Hi All,

Have been fiddling about with various statistical packages for cluster analysis. Been using SPSS and R namely, and will shortly use Minitab. While I really like SPSS, as I find the Command Line infuriating these days, I was quietly impressed with R. So having got my dataset together, I plugged into

SPSS outputs the clusters in the following way, which is quite neat.

By double clicking on the input boxes one is able to see the distribution of data. From there one can do ones comparisons. SPSS also outputs the cluster number back into the original dataset – like this:

mpg cyl disp hp drat wt qsec vs am gear carbClusterMazda RX4 21.0 6 160.0 110 3.90 2.620 16.46 0 1 4 42

Haven’t been able to display a dendrogram.

R on the other hand requires command line! A great and simple tutorial is here.

For my dataset however it resulted in a dendrogram that looked like this. It’s a little hard to read, lets be honest!

One can fiddle around with the font size, but with this number of rows, one really needs the data in spreadsheet form to see what row belongs to what cluster.

This can be done by using the following commands (with thanks to Chi Yau from http://www.r-tutor.com/

> B <- mtcars[1:10, ]

> x <- hclust(dist(as.matrix(B)))

The cluster tree info is in x$merge:

> x$merge

[,1] [,2]

[1,] -1 -2

[2,] -10 1

[3,] -3 -9

[4,] -4 -6

[5,] -8 3

[6,] 2 5

[7,] -5 -7

[8,] 4 6

[9,] 7 8

The first row of x$merge is (-1, -2). It means merging the 1st and 2nd cars of B into a new cluster #1.

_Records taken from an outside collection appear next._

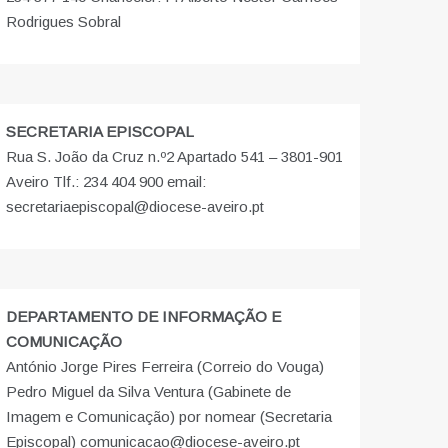
Rodrigues Sobral
SECRETARIA EPISCOPAL
Rua S. João da Cruz n.º2 Apartado 541 – 3801-901
Aveiro Tlf.: 234 404 900 email:
secretariaepiscopal@diocese-aveiro.pt
DEPARTAMENTO DE INFORMAÇÃO E
COMUNICAÇÃO
António Jorge Pires Ferreira (Correio do Vouga)
Pedro Miguel da Silva Ventura (Gabinete de
Imagem e Comunicação) por nomear (Secretaria
Episcopal) comunicacao@diocese-aveiro.pt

The second row of x$merge is (-10, 1). It means merging the 10th cars of B and cluster #1 into a new cluster #2.

The third row of x$merge is (-3, -9). It means merging the 3rd and 9th cars of B into a new cluster #3.

The rest of the table can be interpreted similarly.

Hence to get the cluster information of, say, “Hornet 4 Drive”, which is the 4th car in B:

> cbind(x$labels)

[,1]

[1,] “Mazda RX4”

[2,] “Mazda RX4 Wag”

[3,] “Datsun 710”

[4,] “Hornet 4 Drive”

[5,] “Hornet Sportabout”

[6,] “Valiant”

[7,] “Duster 360”

[8,] “Merc 240D”

[9,] “Merc 230”

[10,] “Merc 280”

We can look up the row in x$merge that contains the member “-4”:

[4,] -4 -6

It tells us that “Hornet 4 Drive” is a member of cluster #4, which contains “Hornet 4 Drive” (-4) and “Valiant” (-6).